The 2012 decrease was attributed to several blockbuster drugs losing their patent protection, including atorvastatin, quetiapine fumarate, and montelukast sodium. The largest patent expiration in 2013 occurred in December when duloxetine lost its protection. However, Mr. Long noted that only 4 of the 12 companies that were approved to sell generic versions of duloxetine did so because of shortages of an active pharmaceutical ingredient. Thus, the price of generic duloxetine was only 20% lower than the brand version compared with the usual discount of 80% to 90%, according to Mr. Long.

IMS Health data showed the 10 largest therapeutic classes accounted for $176.7 billion in spending in 2013, and the top 2—oncology and diabetes—each increased >20% from a year earlier. Four of the top 10 largest therapeutic classes—oncology, autoimmune disorders, HIV, and multiple sclerosis—are considered specialty areas and each increased at least 10% from 2012.

IMS Health defines specialty pharmaceuticals as medicines that treat specific, complex chronic diseases with at least 4 of the following attributes: (1) initiated only by a specialist; (2) generally not oral; (3) requires special handling, unique distribution, high expense, and warrants intensive patient counseling; and (4) requires reimbursement assistance. Mr. Long said more drugs in the future will be administered orally and not require special handling.

For 2014, Mr. Long said the most closely watched specialty class is hepatitis C. Late in 2013, the FDA approved sofosbuvir and simeprevir to treat the disease. The drugs showed marked efficacy improvements and fewer side effects than previous options. They are now widely used, although they are expensive. For instance, sofosbuvir costs $84,000 for a 12-week regimen, leading payers and even lawmakers to contemplate the drug’s cost. Still, Mr. Long expects spending on specialty pharmaceuticals to continue to grow for the foreseeable future as more drugs get approved and patients have more options.

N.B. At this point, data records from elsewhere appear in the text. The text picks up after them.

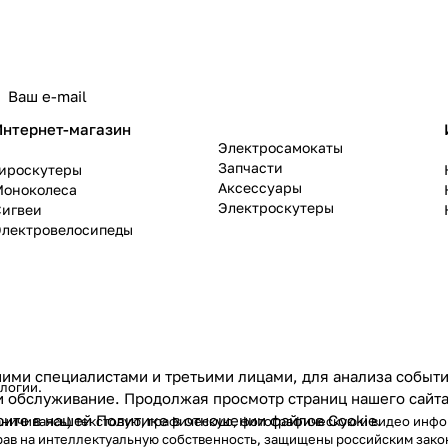
политикой конфиденциальности
Интернет-магазин
Электросамокаты
Запчасти
Гироскутеры
Аксессуары
Моноколеса
Электроскутеры
Сигвеи
Электровелосипеды
ими специалистами и третьими лицами, для анализа событий
ологии
.
и обслуживание. Продолжая просмотр страниц нашего сайта
рите в нашей
Политике в отношении файлов Cookie
.
граничиваясь) текстовую, графическую, фотографическую и видео инф
рав на интеллектуальную собственность, защищены российским зак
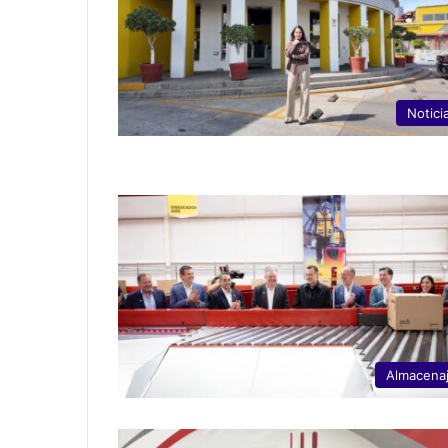
Notici
Almacena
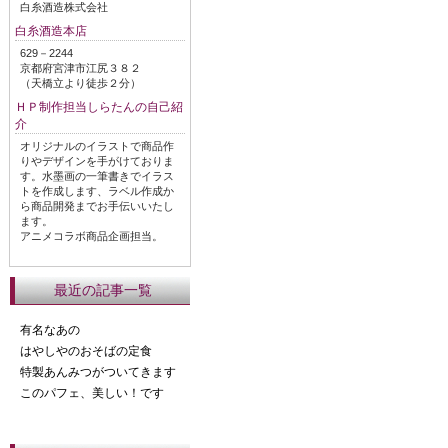
白糸酒造株式会社
白糸酒造本店
629－2244
京都府宮津市江尻３８２
（天橋立より徒歩２分）
ＨＰ制作担当しらたんの自己紹
介
オリジナルのイラストで商品作
りやデザインを手がけておりま
す。水墨画の一筆書きでイラス
トを作成します、ラベル作成か
ら商品開発までお手伝いいたし
ます。
アニメコラボ商品企画担当。
最近の記事一覧
有名なあの
はやしやのおそばの定食
特製あんみつがついてきます
このパフェ、美しい！です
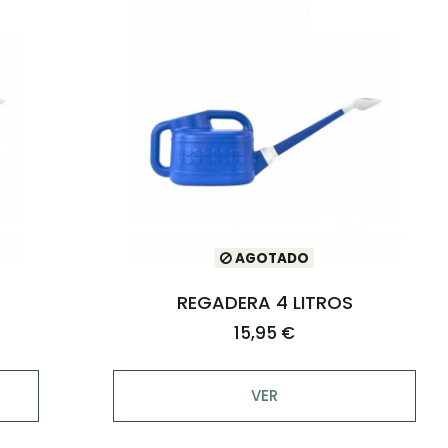
AGOTADO
REGADERA 4 LITROS
15,95 €
VER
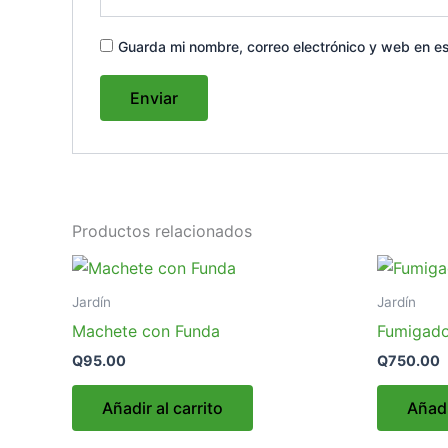
Guarda mi nombre, correo electrónico y web en e
Productos relacionados
Jardín
Jardín
Machete con Funda
Fumigado
Q
95.00
Q
750.00
Añadir al carrito
Añadi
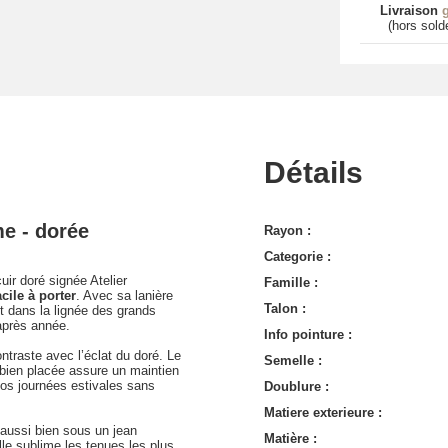
Livraison
g
(hors sold
Détails
me - dorée
Rayon :
Categorie :
uir doré signée Atelier
Famille :
acile à porter
. Avec sa lanière
Talon :
it dans la lignée des grands
après année.
Info pointure :
ontraste avec l’éclat du doré. Le
Semelle :
e bien placée assure un maintien
vos journées estivales sans
Doublure :
Matiere exterieure :
 aussi bien sous un jean
Matière :
le sublime les tenues les plus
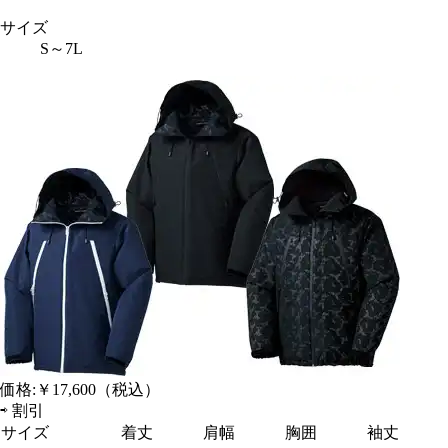
サイズ
S～7L
価格:
￥17,600
（税込）
⇨
割引
サイズ
着丈
肩幅
胸囲
袖丈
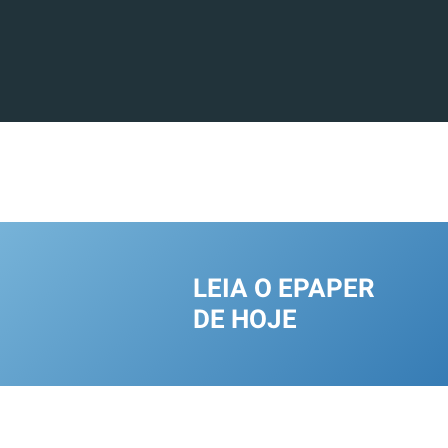
LEIA O EPAPER
DE HOJE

Healthcare Trends in 2013 and Beyond

As healthcare costs grow and employers worry about the Patient Protection and Affordable Care Act, there is growth in private health insurance exchanges, in which companies provide their employees with money each year to purchase coverage in online marketplaces. Mr. Long described the emergence of private exchanges as companies “offloading the liability for health insurance to a third party” and cited IBM’s decision in September to move >100,000 retirees from their company-sponsored plan to a private exchange. Retirees who are >65 years of age now must choose a Medicare plan in an exchange run by Towers Watson & Co.

Time Warner, Inc., also had their retirees switch to private exchanges. Walgreen, Co., joined Sears Holding, Corp., and Darden Restaurants, Inc., as companies forcing employees to purchase insurance through an exchange run by Aon Plc. The companies said the exchanges would provide more options for retirees at lower costs, while the companies would not have to manage their healthcare and would have fixed costs. “I think [private exchanges] will grow,” Mr. Long said.

In 2013, there were also the formation of global purchasing alliances through acquisitions and partnerships between corporations. McKesson, Corp., purchased European drug retail rival Celesio AG to create a large distribution group, while Walgreen, Co., and Alliance Boots GmbH bought a stake in and signed a 10-year contract with AmerisourceBergen, a large drug distribution company. AmerisourceBergen will now handle most of the distribution for Walgreen, Co.

In addition, the safety problems associated with compounding pharmacies that mix individual ingredients of medications and personalize them for patients were another major issue in 2013. After a fungal meningitis outbreak occurred in a compounding pharmacy in Massachusetts related to steroid pain injections, the FDA found similar issues in dozens more compounding pharmacies.

President Barack Obama signed a bill into law in November 2013 that gave compounding pharmacies the option to register with the FDA, pay user fees, report data, and submit to inspections. Although compounding pharmacies are not required to register with the FDA, those that do are hoping the safety and quality checks will help them attract customers who are worried about contracting meningitis or have other concerns.